Springbok backline coach Dick Muir conceded Bryan Habana is struggling for form but sought to alleviate some of the pressure on the winger by saying the attacking burden must be shared between the collective.
Habana spoke earlier in the week about his desperation to surpass the all-time Springbok try-scoring record of 38 tries (he is currently level on that figure with Joost van der Westhuizen). It will undoubtedly be a notable feat, but not one that should hail the return of a player who carries chronic struggles into a tournament he dominated four years ago.
Habana has scored just eight tries in 34 Tests since 2007, the year his excellent form in France earned him the IRB Player of the Year award (he scored 30 tries in 36 Tests pre-2008). His last five pointer came 10 Tests ago against Italy.

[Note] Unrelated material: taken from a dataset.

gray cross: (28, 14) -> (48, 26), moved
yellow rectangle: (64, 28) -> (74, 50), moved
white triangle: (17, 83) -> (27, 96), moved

He enters the global showpiece with a fractured confidence and having his training curtailed by a nagging injury this week would not have aided his cause.

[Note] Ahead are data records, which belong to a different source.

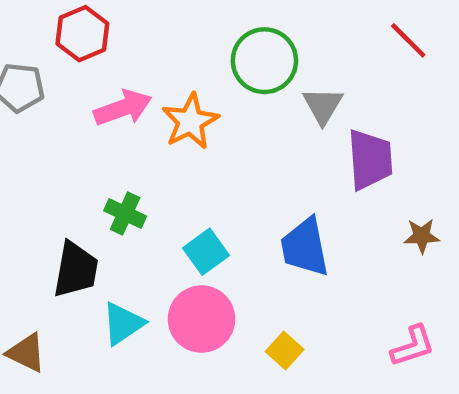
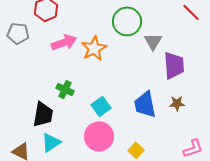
brown star: (422, 236) -> (177, 103), moved
cyan triangle: (123, 324) -> (51, 142), moved

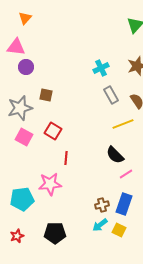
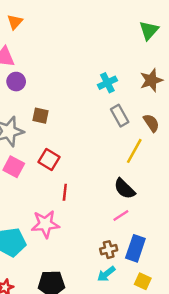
yellow line: (123, 124) -> (134, 151), turned -40
pink line: (126, 174) -> (121, 215), moved
yellow square: (119, 230) -> (143, 281), moved

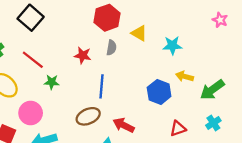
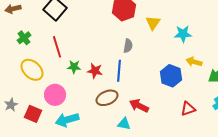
yellow triangle: (139, 33) -> (153, 23), turned 35
gray semicircle: (111, 48) -> (128, 46), moved
red star: (83, 55) -> (95, 71), moved
red line: (33, 60) -> (57, 47), turned 35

Muir, however, believes Habana’s self-motivated nature stands him in good stead. ‘Bryan just wants to get on to the field and he’s been a bit frustrated this week by not being able to train full out and he’s certainly one of those players that puts in a lot of effort,’ he said.
‘He’s had one of those up and down years, where you see this outstanding player, and that’s what he wants to get back to. He’s really driven and for him it’s not just about scoring tries, it’s about the collective team effort.’
Habana has undoubtedly been adversely affected by the Springboks’ pragmatic approach under Peter de Villiers, but that alone cannot mitigate his gradual decline in potency. The Springboks are expected to persist with their kick-chase method, though Muir stressed that they were experienced enough to veer from the script when the time was right.
‘You want to have a little bit of flexibility in what you’re able to do, but I think a lot of teams get too caught up in worrying about the opposition, whereas you’ve got a job to do that presents you with certain opportunities,’ he said.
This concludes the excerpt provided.